Qu’est-ce à dire ? Qu’en dernière analyse, aux vues de ce que nous avons pu rappeler, énoncer et entrevu, que, comme nous venons de le souligner dans Freud, l’objet perdu ne être que représenté, et ce, par tout et n’importe quoi si l’on me pardonne cette extrapolation (confère tout de même par exemple l’objet-forme chez l’autiste). Pour autant, vous voyez bien qu’on a là la version freudienne qui, si elle n’est pas assez claire, peut trouver son rebond chez Lacan à l’endroit du petit a comme semblant d’objet corporel cause du désir du sujet dont nous connaissons maintenant à peu près la liste.

Pour ma part, le semblant corporel me paraît à la fois fondamental et insuffisant. En ce sens, lorsque je rappelais cette notation de Lacan à propos du rêve de l’analysant comme réel incluant l’analyste, on peut se demander pourquoi Lacan n’a pas été plus loin dans son développement, ainsi que j’en posais déjà la question.

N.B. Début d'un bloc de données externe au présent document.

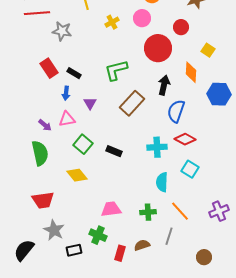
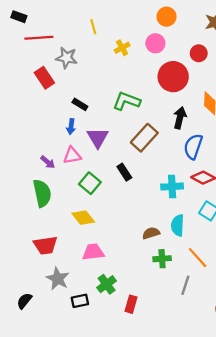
red rectangle: (49, 68) -> (44, 78), moved
green L-shape: (116, 70) -> (127, 101), turned 35
purple triangle: (90, 103) -> (98, 138), size x1.5
black rectangle: (114, 151) -> (124, 172), moved, turned 35
pink trapezoid: (111, 209) -> (93, 252), moved
green cross: (98, 235) -> (107, 284), turned 30
brown semicircle: (142, 245) -> (151, 233), moved
black semicircle: (24, 250) -> (24, 301), size x0.7

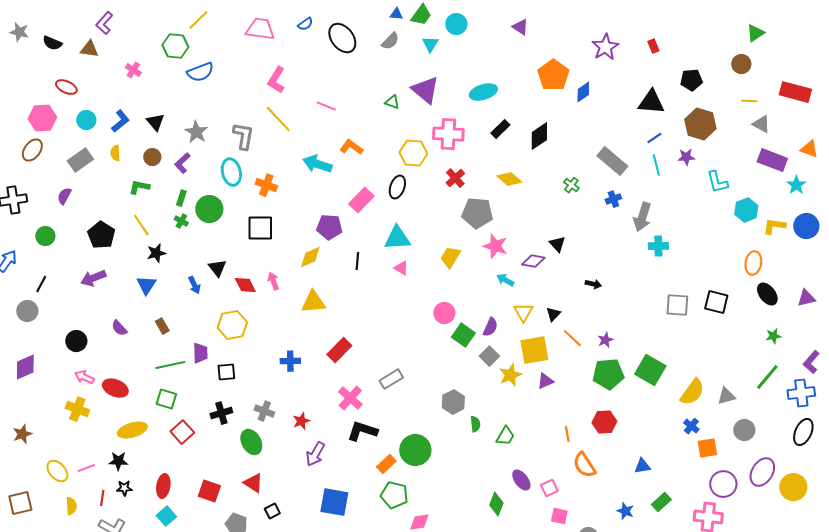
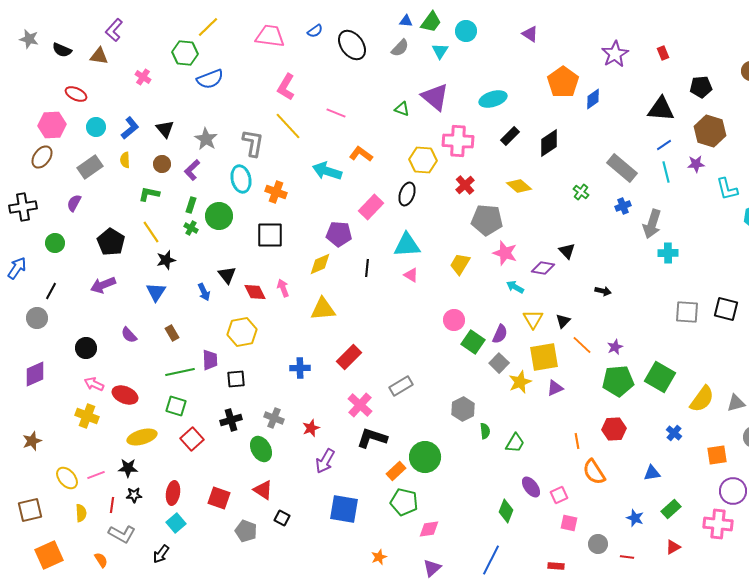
blue cross: (691, 426) -> (674, 433), moved
black square: (272, 511) -> (282, 518), turned -35

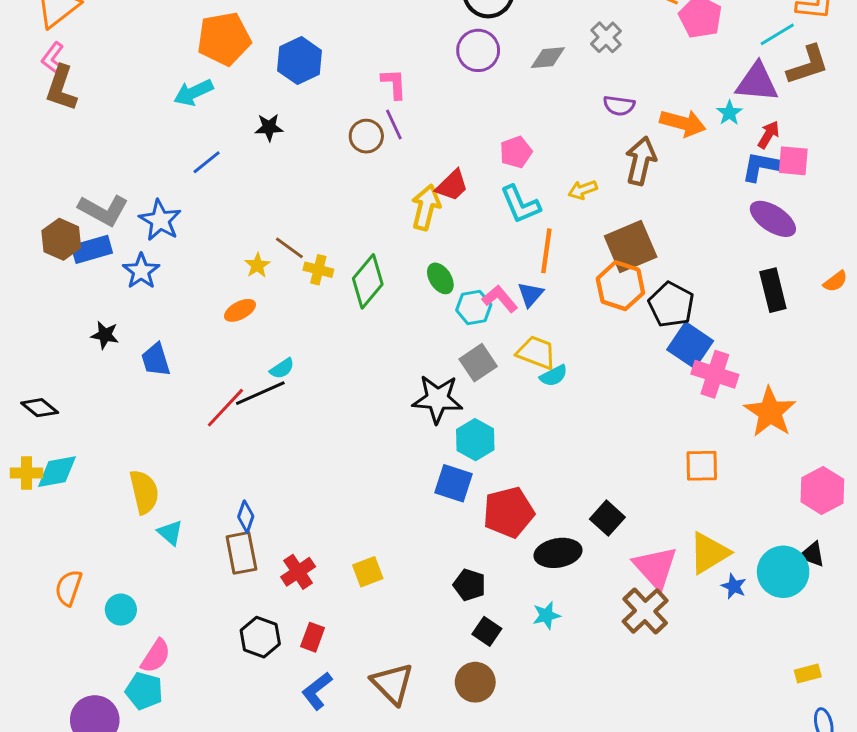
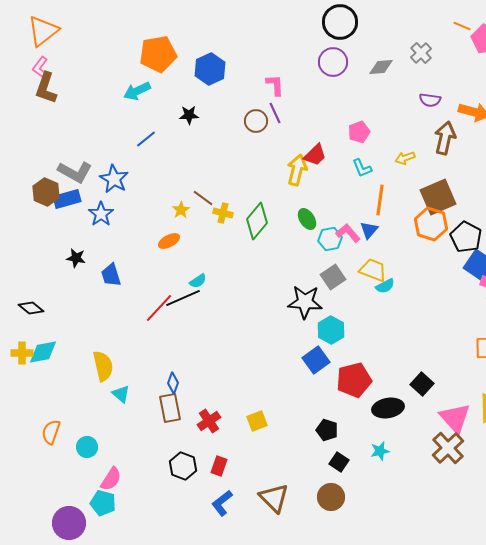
cyan L-shape: (520, 204) -> (362, 168), size x0.7
blue square: (453, 483) -> (316, 360), turned 36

Si le rêve, comme il l’indique en s’appuyant sur Freud, apparaît sous la forme de l’accompli pour le sujet dans son rapport à l’Autre, comment ne pas y voir ici que quelque chose d’autre que le semblant est à l’œuvre, que quelque chose faisant d’ailleurs à mon sens partie du réel, opère à un niveau beaucoup plus archaïque que le sein ou même le placenta comme identification à l’objet perdu, objet partiel, malgré tout situable, et qui fonctionne comme objet-chair à la fois ressenti et irreprésentable, nommable et innommable, au-delà et en-deçà du semblant d’objet cause du désir : j’entends ici l’affect, affect comme objet paradoxal à la limite entre psyché et soma, entre le sujet et l’Autre, à la limite du dicible et de l’indicible, objet complexe qui, je le souligne sans ambages, me semble être une des voies de développement et de progression de l’analyse dans sa théorie et de la praxis de sa théorie.